> [Dataset]
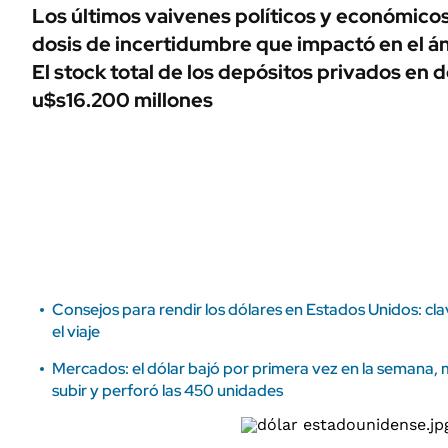
ÁMBITO DEBATE
Los últimos vaivenes políticos y económico
Municipios
dosis de incertidumbre que impactó en el án
MEDIAKIT AMBITO DEBATE
URUGUAY
El stock total de los depósitos privados en d
u$s16.200 millones
Consejos para rendir los dólares en Estados Unidos: cl
el viaje
Mercados: el dólar bajó por primera vez en la semana, mi
subir y perforó las 450 unidades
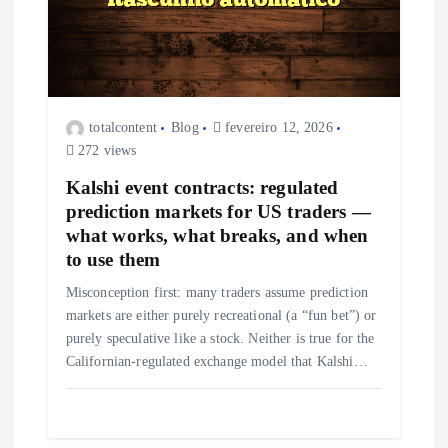
totalcontent
Blog
fevereiro 12, 2026
272 views
Kalshi event contracts: regulated
prediction markets for US traders —
what works, what breaks, and when
to use them
Misconception first: many traders assume prediction
markets are either purely recreational (a “fun bet”) or
purely speculative like a stock. Neither is true for the
Californian-regulated exchange model that Kalshi…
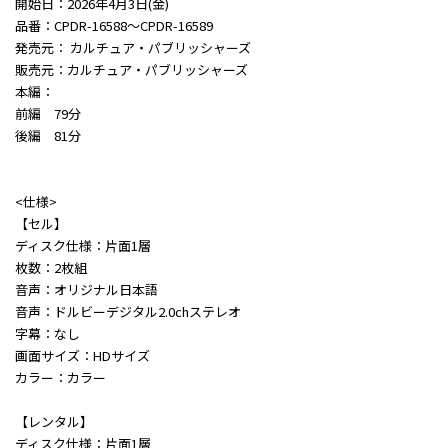
開始日：2026年4月3日(金)
品番：CPDR-16588～CPDR-16589
発売元： カルチュア・パブリッシャーズ
販売元：カルチュア・パブリッシャーズ
本編：
前編 79分
後編 81分
<仕様>
【セル】
ディスク仕様：片面1層
枚数：2枚組
音声：オリジナル日本語
音声：ドルビーデジタル2.0chステレオ
字幕：なし
画面サイズ：HDサイズ
カラー：カラー
【レンタル】
ディスク仕様：片面1層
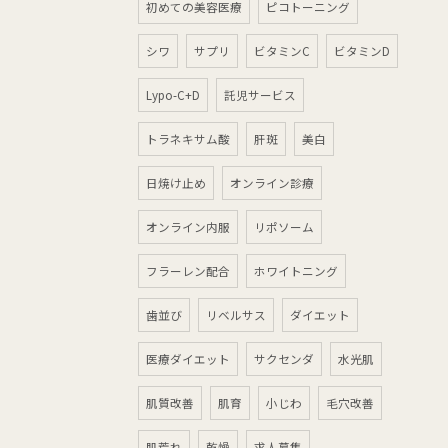
初めての美容医療
ピコトーニング
シワ
サプリ
ビタミンC
ビタミンD
Lypo-C+D
託児サービス
トラネキサム酸
肝斑
美白
日焼け止め
オンライン診療
オンライン内服
リポソーム
フラーレン配合
ホワイトニング
歯並び
リベルサス
ダイエット
医療ダイエット
サクセンダ
水光肌
肌質改善
肌育
小じわ
毛穴改善
肌荒れ
乾燥
求人募集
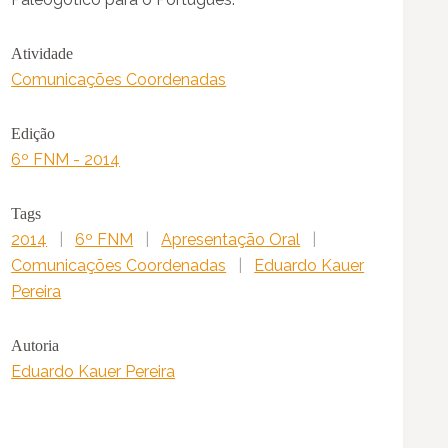
Atividade
Comunicações Coordenadas
Edição
6º FNM - 2014
Tags
2014
|
6º FNM
|
Apresentação Oral
|
Comunicações Coordenadas
|
Eduardo Kauer
Pereira
Autoria
Eduardo Kauer Pereira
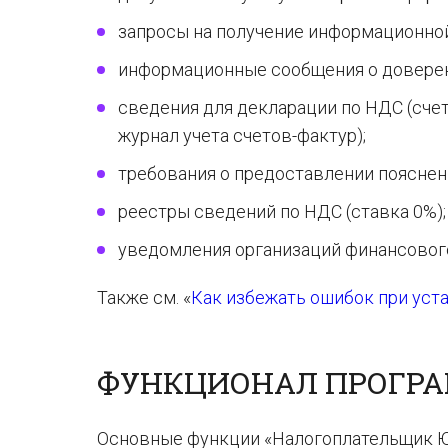
запросы на получение информационной
информационные сообщения о доверен
сведения для декларации по НДС (счет
журнал учета счетов-фактур);
требования о предоставлении пояснен
реестры сведений по НДС (ставка 0%);
уведомления организаций финансовог
Также см. «
Как избежать ошибок при ус
ФУНКЦИОНАЛ ПРОГР
Основные функции «Налогоплательщик 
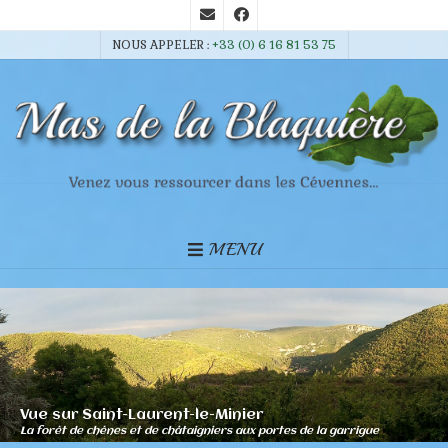
NOUS APPELER :
+33 (0) 6 16 81 53 75
MENU
Vue sur Saint-Laurent-le-Minier
La forêt de chênes et de châtaigniers aux portes de la garrigue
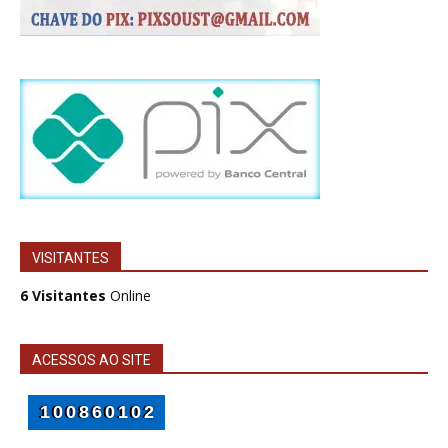
VISITANTES
6 Visitantes
Online
ACESSOS AO SITE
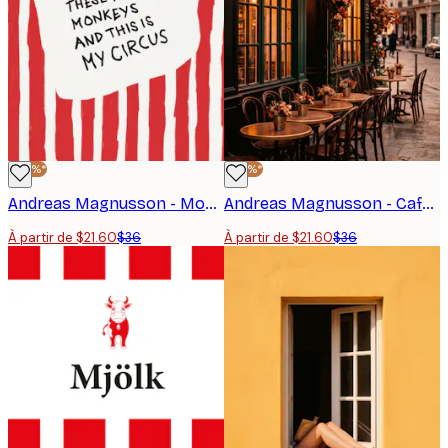
-40%*
-40%*
Andreas Magnusson - Mon Cirque Mes Singes Affiche
Andreas Magnusson - Café Parisien d'Automne Affiche
À partir de $21.60
$36
À partir de $21.60
$36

> [What you will do] Across all the records above, find each line with "Andreas" in it and copy it.

> [Result of the exercise]
Andreas Magnusson - Mon Cirque Mes Singes Affiche
Andreas Magnusson - Café Parisien d'Automne Affiche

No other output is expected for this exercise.